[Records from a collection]
_ _ _ _

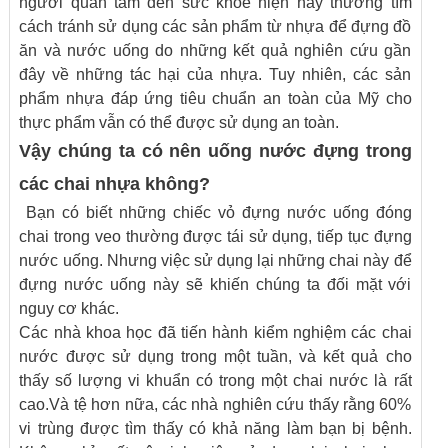
người quan tâm đến sức khỏe hiện nay thường tìm
cách tránh sử dụng các sản phẩm từ nhựa để đựng đồ
ăn và nước uống do những kết quả nghiên cứu gần
đây về những tác hại của nhựa. Tuy nhiên, các sản
phẩm nhựa đáp ứng tiêu chuẩn an toàn của Mỹ cho
thực phẩm vẫn có thể được sử dụng an toàn.
Vậy chúng ta có nên uống nước đựng trong
các chai nhựa không?
Bạn có biết những chiếc vỏ đựng nước uống đóng
chai trong veo thường được tái sử dụng, tiếp tục đựng
nước uống. Nhưng việc sử dụng lại những chai này để
đựng nước uống này sẽ khiến chúng ta đối mặt với
nguy cơ khác.
Các nhà khoa học đã tiến hành kiểm nghiệm các chai
nước được sử dụng trong một tuần, và kết quả cho
thấy số lượng vi khuẩn có trong một chai nước là rất
cao.Và tệ hơn nữa, các nhà nghiên cứu thấy rằng 60%
vi trùng được tìm thấy có khả năng làm bạn bị bệnh.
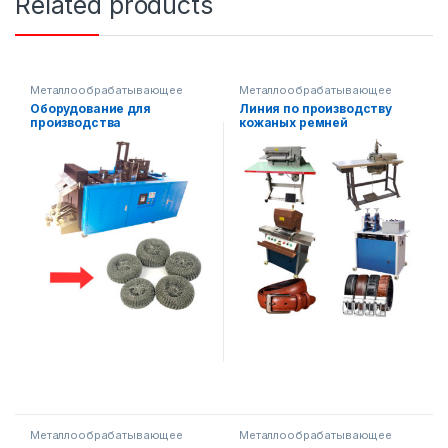
Related products
Металлообрабатывающее
Металлообрабатывающее
оборудование
оборудование
,
Другое
Оборудование для
Линия по производству
оборудование
производства
кожаных ремней
металлической губки AF-
B006
Металлообрабатывающее
Металлообрабатывающее
оборудование
оборудование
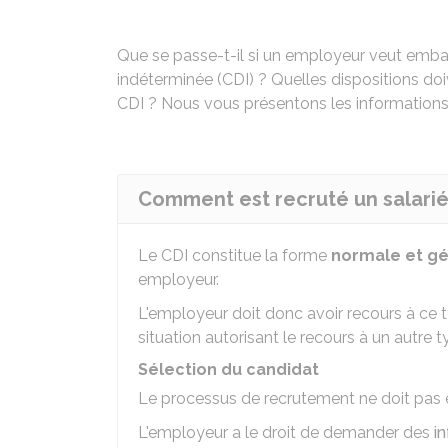
Que se passe-t-il si un employeur veut embau
indéterminée (CDI) ? Quelles dispositions doiv
CDI ? Nous vous présentons les informations 
Comment est recruté un salarié
Le
CDI
constitue la forme
normale et g
employeur.
L'employeur doit donc avoir recours à ce typ
situation autorisant le recours à un autre t
Sélection du candidat
Le processus de recrutement ne doit pas 
L'employeur a le droit de demander des
i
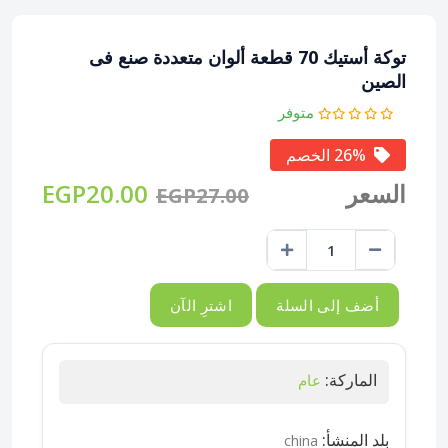
توكة أستيك 70 قطعة ألوان متعددة صنع فى
الصين
متوفر
26% الخصم
السعر
EGP20.00
EGP27.00
أضف إلى السلة
اشترِ الآن
الماركة:
عام
بلد المنشأ:
china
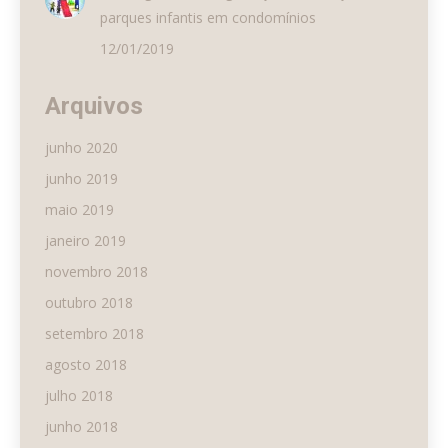
parques infantis em condomínios
12/01/2019
Arquivos
junho 2020
junho 2019
maio 2019
janeiro 2019
novembro 2018
outubro 2018
setembro 2018
agosto 2018
julho 2018
junho 2018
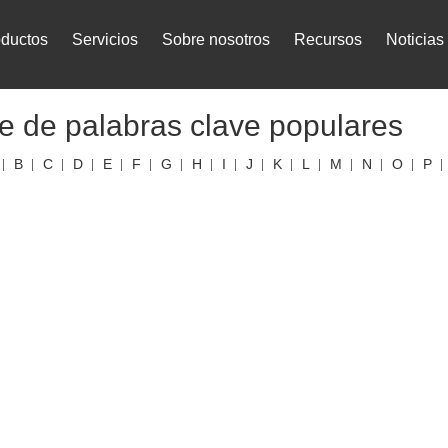
oductos
Servicios
Sobre nosotros
Recursos
Noticias
ce de palabras clave populares
B
C
D
E
F
G
H
I
J
K
L
M
N
O
P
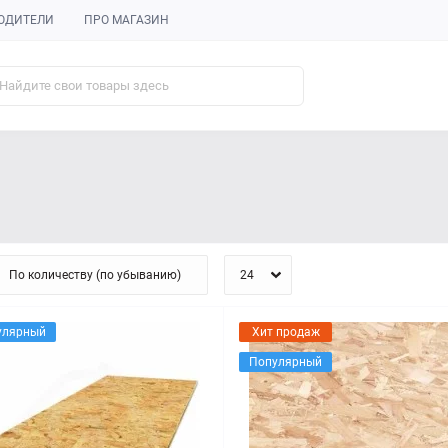
ОДИТЕЛИ
ПРО МАГАЗИН
улярный
Хит продаж
Популярный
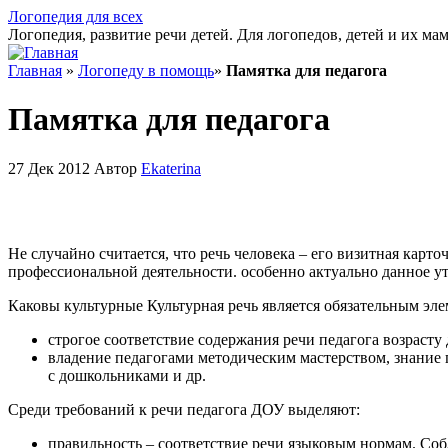
Логопедия для всех
Логопедия, развитие речи детей. Для логопедов, детей и их ма
Главная
»
Логопеду в помощь
»
Памятка для педагога
Памятка для педагога
27 Дек 2012 Автор
Ekaterina
Не случайно считается, что речь человека – его визитная карто
профессиональной деятельности. особенно актуально данное у
Каковы культурные Культурная речь является обязательным эле
строгое соответствие содержания речи педагога возрасту 
владение педагогами методическим мастерством, знание 
с дошкольниками и др.
Среди требований к речи педагога ДОУ выделяют:
правильность – соответствие речи языковым нормам. Со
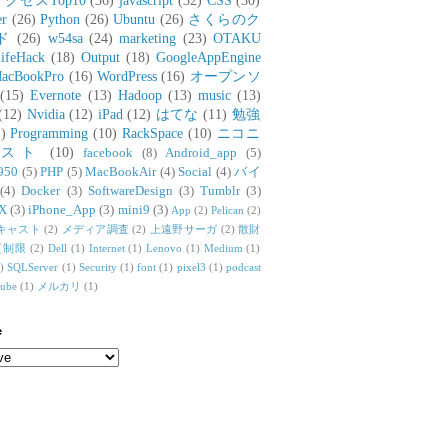
アクセスTop10
(36)
javascript
(32)
CSS
(30)
er
(26)
Python
(26)
Ubuntu
(26)
さくらのク
ド
(26)
w54sa
(24)
marketing
(23)
OTAKU
ifeHack
(18)
Output
(18)
GoogleAppEngine
acBookPro
(16)
WordPress
(16)
オープンソ
(15)
Evernote
(13)
Hadoop
(13)
music
(13)
(12)
Nvidia
(12)
iPad
(12)
はてな
(11)
勉強
)
Programming
(10)
RackSpace
(10)
ニコニ
リスト
(10)
facebook
(8)
Android_app
(5)
950
(5)
PHP
(5)
MacBookAir
(4)
Social
(4)
バイ
(4)
Docker
(3)
SoftwareDesign
(3)
Tumblr
(3)
X
(3)
iPhone_App
(3)
mini9
(3)
App
(2)
Pelican
(2)
キャスト
(2)
メディア調査
(2)
上遠野サーガ
(2)
散財
質制限
(2)
Dell
(1)
Internet
(1)
Lenovo
(1)
Medium
(1)
)
SQLServer
(1)
Security
(1)
font
(1)
pixel3
(1)
podcast
tube
(1)
メルカリ
(1)
e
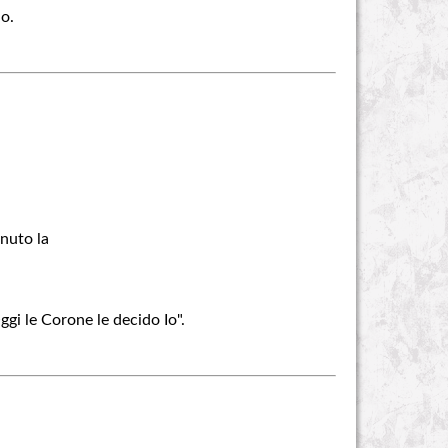
io.
enuto la
ggi le Corone le decido Io".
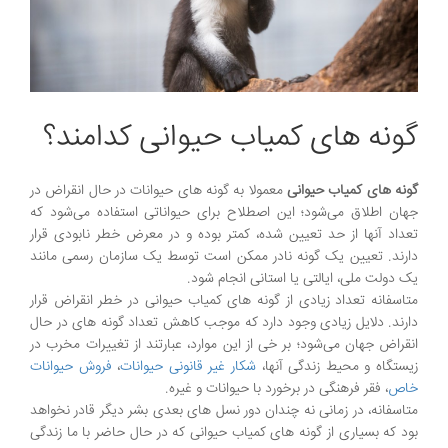
گونه های کمیاب حیوانی کدامند؟
گونه های کمیاب حیوانی
معمولا به گونه های حیوانات در حال انقراض در
جهان اطلاق می‌شود؛ این اصطلاح برای حیواناتی استفاده می‌شود که
تعداد آنها از حد تعیین شده، کمتر بوده و در معرض خطر نابودی قرار
دارند. تعیین یک گونه نادر ممکن است توسط یک سازمان رسمی مانند
یک دولت ملی، ایالتی یا استانی انجام شود.
متاسفانه تعداد زیادی از گونه های کمیاب حیوانی در خطر انقراض قرار
دارند. دلایل زیادی وجود دارد که موجب کاهش تعداد گونه های در حال
انقراض جهان می‌شود؛ بر خی از این موارد، عبارتند از تغییرات مخرب در
زیستگاه و محیط زندگی آنها،
شکار غیر قانونی حیوانات
،
فروش حیوانات
خاص
، فقر فرهنگی در برخورد با حیوانات و غیره.
متاسفانه، در زمانی نه چندان دور نسل های بعدی بشر دیگر قادر نخواهد
بود که بسیاری از گونه های کمیاب حیوانی که در حال حاضر با ما زندگی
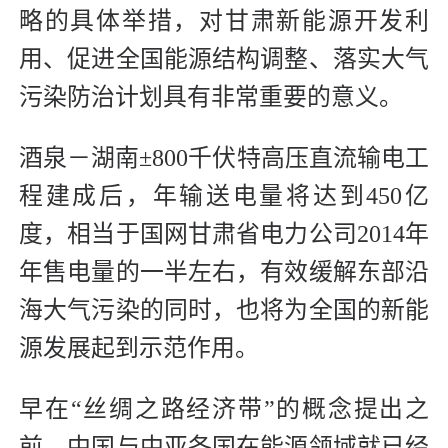
略的具体举措，对甘肃新能源开发利
用、促进全国能源结构调整、落实大气
污染防治计划具有非常重要的意义。
酒泉－湖南±800千伏特高压直流输电工
程建成后，年输送电量将达到450亿
度，相当于国网甘肃省电力公司2014年
年售电量的一半左右，有效缓解东部沿
海大气污染的同时，也将为全国的新能
源发展起到示范作用。
早在“丝绸之路经济带”的概念提出之
前，中国与中亚各国在能源领域就已经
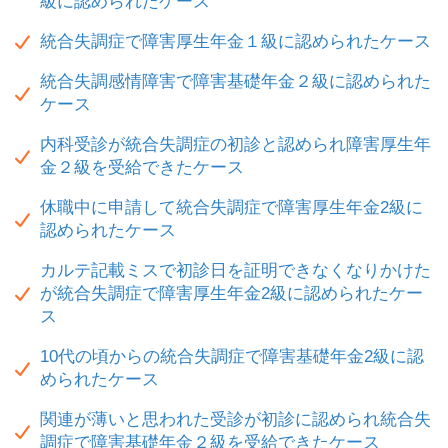
級に認められたケース
統合失調症で障害厚生年金１級に認められたケース
統合失調感情障害で障害基礎年金２級に認められた
ケース
内科受診が統合失調症の初診と認められ障害厚生年
金２級を受給できたケース
休職中に申請して統合失調症で障害厚生年金2級に
認められたケース
カルテ記載ミスで初診日を証明できなくなりかけた
が統合失調症で障害厚生年金2級に認められたケー
ス
10代の頃からの統合失調症で障害基礎年金2級に認
められたケース
関連が薄いと思われた受診が初診に認められ統合失
調症で障害基礎年金２級を受給できたケース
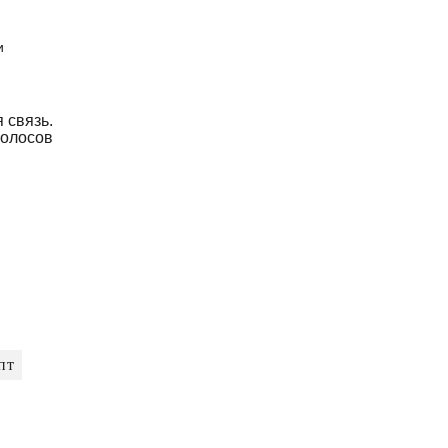
и
 связь.
олосов
пт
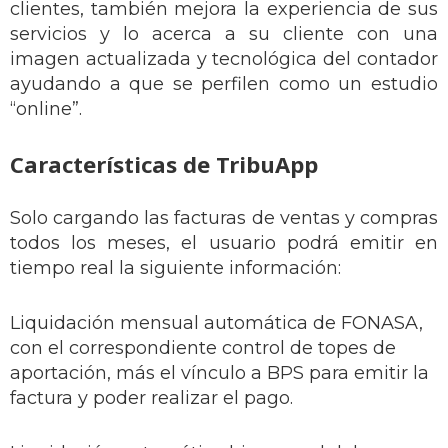
clientes, también mejora la experiencia de sus
servicios y lo acerca a su cliente con una
imagen actualizada y tecnológica del contador
ayudando a que se perfilen como un estudio
“online”.
Características de TribuApp
Solo cargando las facturas de ventas y compras
todos los meses, el usuario podrá emitir en
tiempo real la siguiente información:
Liquidación mensual automática de FONASA,
con el correspondiente control de topes de
aportación, más el vínculo a BPS para emitir la
factura y poder realizar el pago.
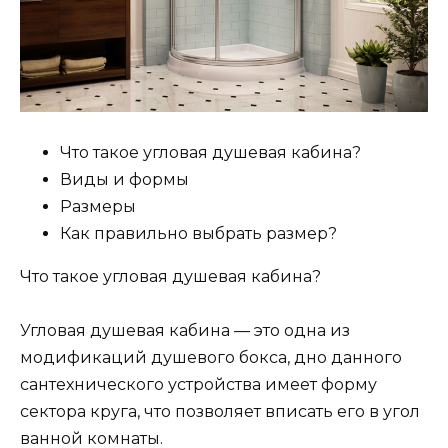
Что такое угловая душевая кабина?
Виды и формы
Размеры
Как правильно выбрать размер?
Что такое угловая душевая кабина?
Угловая душевая кабина — это одна из
модификаций душевого бокса, дно данного
сантехнического устройства имеет форму
сектора круга, что позволяет вписать его в угол
ванной комнаты.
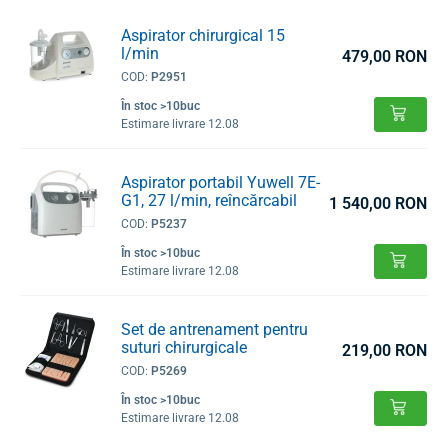
Aspirator chirurgical 15
l/min
479,00 RON
COD:
P2951
În stoc >10buc
Estimare livrare 12.08
Aspirator portabil Yuwell 7E-
G1, 27 l/min, reîncărcabil
1 540,00 RON
COD:
P5237
În stoc >10buc
Estimare livrare 12.08
Set de antrenament pentru
suturi chirurgicale
219,00 RON
COD:
P5269
În stoc >10buc
Estimare livrare 12.08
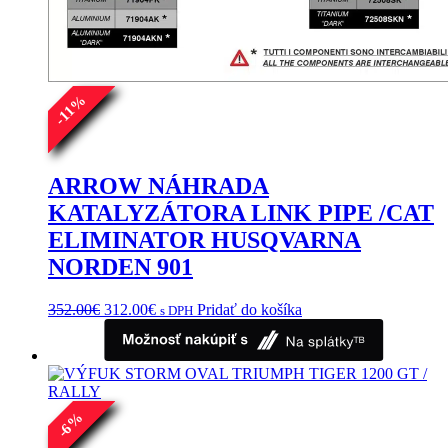
%
11
-
ARROW NÁHRADA
KATALYZÁTORA LINK PIPE /CAT
ELIMINATOR HUSQVARNA
NORDEN 901
Pôvodná
Aktuálna
352.00
€
312.00
€
Pridať do košíka
s DPH
cena
cena
bola:
je:
352.00€.
312.00€.
%
6
-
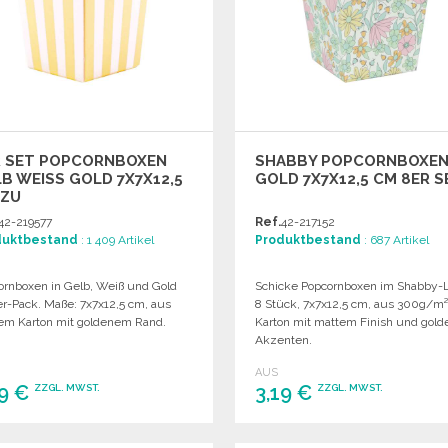
R SET POPCORNBOXEN
SHABBY POPCORNBOXE
B WEISS GOLD 7X7X12,5 C
GOLD 7X7X12,5 CM 8ER S
U G
SSHANDELSPREISEN
42-219577
Ref.
42-217152
duktbestand
: 1 409 Artikel
Produktbestand
: 687 Artikel
ornboxen in Gelb, Weiß und Gold
Schicke Popcornboxen im Shabby-L
er-Pack. Maße: 7x7x12,5 cm, aus
8 Stück, 7x7x12,5 cm, aus 300g/m
em Karton mit goldenem Rand.
Karton mit mattem Finish und gol
Akzenten.
AUS
19 €
3,19 €
ZZGL. MWST.
ZZGL. MWST.
BESTELLEN
BESTELLEN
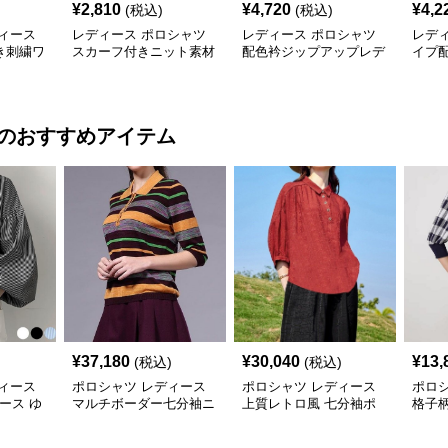
¥
2,810
¥
4,720
¥
4,2
(税込)
(税込)
ィース
レディース ポロシャツ
レディース ポロシャツ
レデ
き刺繍ワ
スカーフ付きニット素材
配色衿ジップアップレデ
イプ
シャツ
ポロシャツ
ィースポロシャツ半袖
ャツ
のおすすめアイテム
¥
37,180
¥
30,040
¥
13,
(税込)
(税込)
ィース
ポロシャツ レディース
ポロシャツ レディース
ポロ
ィース ゆ
マルチボーダー七分袖ニ
上質レトロ風 七分袖ポ
格子
ロシャツ
ットポロ
ロシャツ
シャ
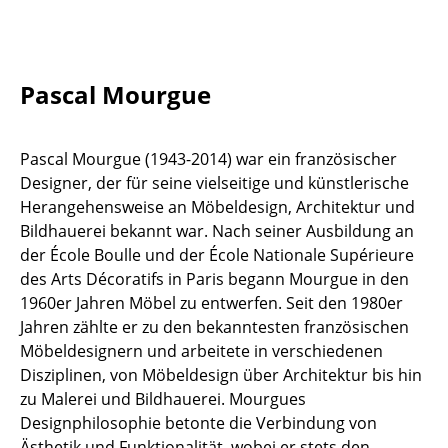
Tische
Esstische
Pascal Mourgue
Beistelltische
Couchtische
Pascal Mourgue (1943-2014) war ein französischer
Designer, der für seine vielseitige und künstlerische
Schreibtische
Herangehensweise an Möbeldesign, Architektur und
Sekretäre & PC-Tische
Bildhauerei bekannt war. Nach seiner Ausbildung an
der École Boulle und der École Nationale Supérieure
Konferenztische
des Arts Décoratifs in Paris begann Mourgue in den
1960er Jahren Möbel zu entwerfen. Seit den 1980er
Stehtische & Stehpulte
Jahren zählte er zu den bekanntesten französischen
Kindertische
Möbeldesignern und arbeitete in verschiedenen
Disziplinen, von Möbeldesign über Architektur bis hin
Gartentische
zu Malerei und Bildhauerei. Mourgues
Designphilosophie betonte die Verbindung von
Servierwagen
Ästhetik und Funktionalität, wobei er stets den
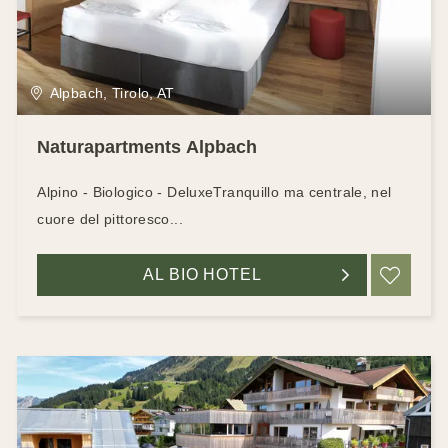
Alpbach, Tirolo, AT
Naturapartments Alpbach
Alpino - Biologico - DeluxeTranquillo ma centrale, nel
cuore del pittoresco...
AL BIO HOTEL
RIC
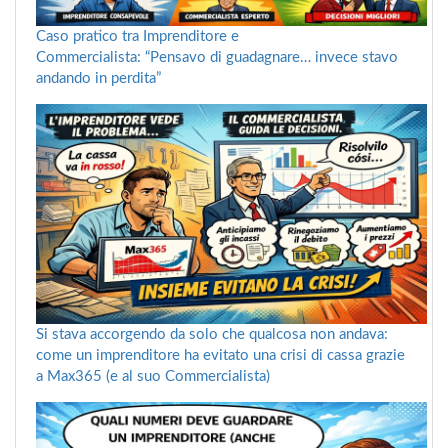
Caso pratico tra Imprenditore e
Commercialista: “Pensavo di guadagnare… invece stavo
andando in perdita”
Si stava accorgendo da solo che qualcosa non andava:
come un imprenditore ha evitato una crisi di cassa grazie
a Max365 (e al suo Commercialista)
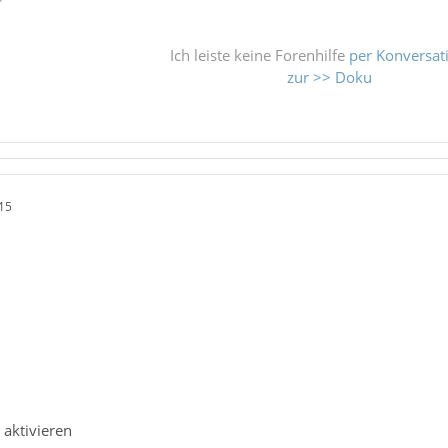
Ich leiste keine Forenhilfe
per Konversat
zur >> Doku
15
 aktivieren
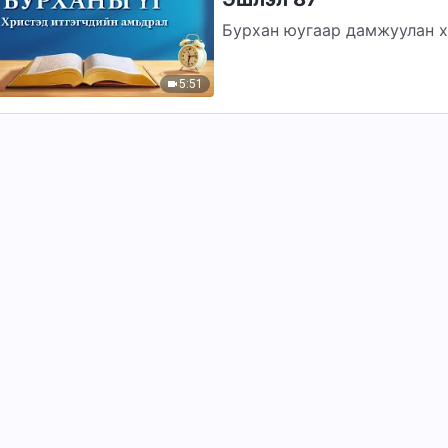
Бурхан юугаар дамжуулан х
чанараар дамжуулан үүнийг 
үндсэндээ...
5:51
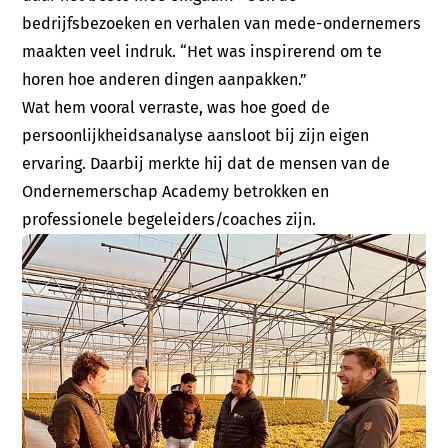
bedrijfsbezoeken en verhalen van mede-ondernemers
maakten veel indruk. “Het was inspirerend om te
horen hoe anderen dingen aanpakken.”
Wat hem vooral verraste, was hoe goed de
persoonlijkheidsanalyse aansloot bij zijn eigen
ervaring. Daarbij merkte hij dat de mensen van de
Ondernemerschap Academy betrokken en
professionele begeleiders/coaches zijn.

_ _ _ _

* **Problem requirements**: Where the line containing "persoonlijkheidsanalyse aansloot bij" appears in the records above, begin copying and continue through the last line; copy each line exactly and include no others.

* **Task result**:
persoonlijkheidsanalyse aansloot bij zijn eigen
ervaring. Daarbij merkte hij dat de mensen van de
Ondernemerschap Academy betrokken en
professionele begeleiders/coaches zijn.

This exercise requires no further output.